WHAT IS BEING ASKED = The data below is to be written out exactly, with no pictures.

● ● ● ●

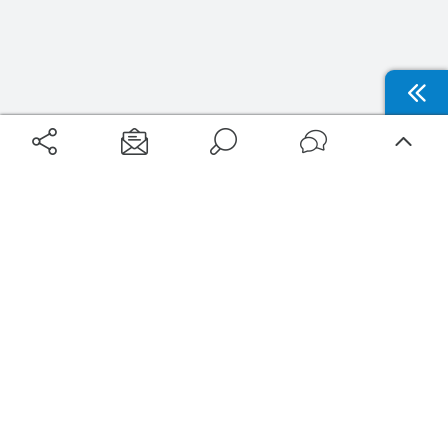
Aéroports
Voyages
Aéroports Voyages est la première plateforme de recherche de services liés au
voyage en avion. Nous vous proposons toutes les destinations, les
programmes de vols et les services disponibles pour votre aéroport : billets
d'avion, locations de voitures, hôtels... Laissez-vous inspirer et profitez d’une
expérience de voyage unique au meilleur prix !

● ● ● ●

TASK OUTPUT =
Aéroports
Voyages
Aéroports Voyages est la première plateforme de recherche de services liés au
voyage en avion. Nous vous proposons toutes les destinations, les
programmes de vols et les services disponibles pour votre aéroport : billets
d'avion, locations de voitures, hôtels... Laissez-vous inspirer et profitez d’une
expérience de voyage unique au meilleur prix !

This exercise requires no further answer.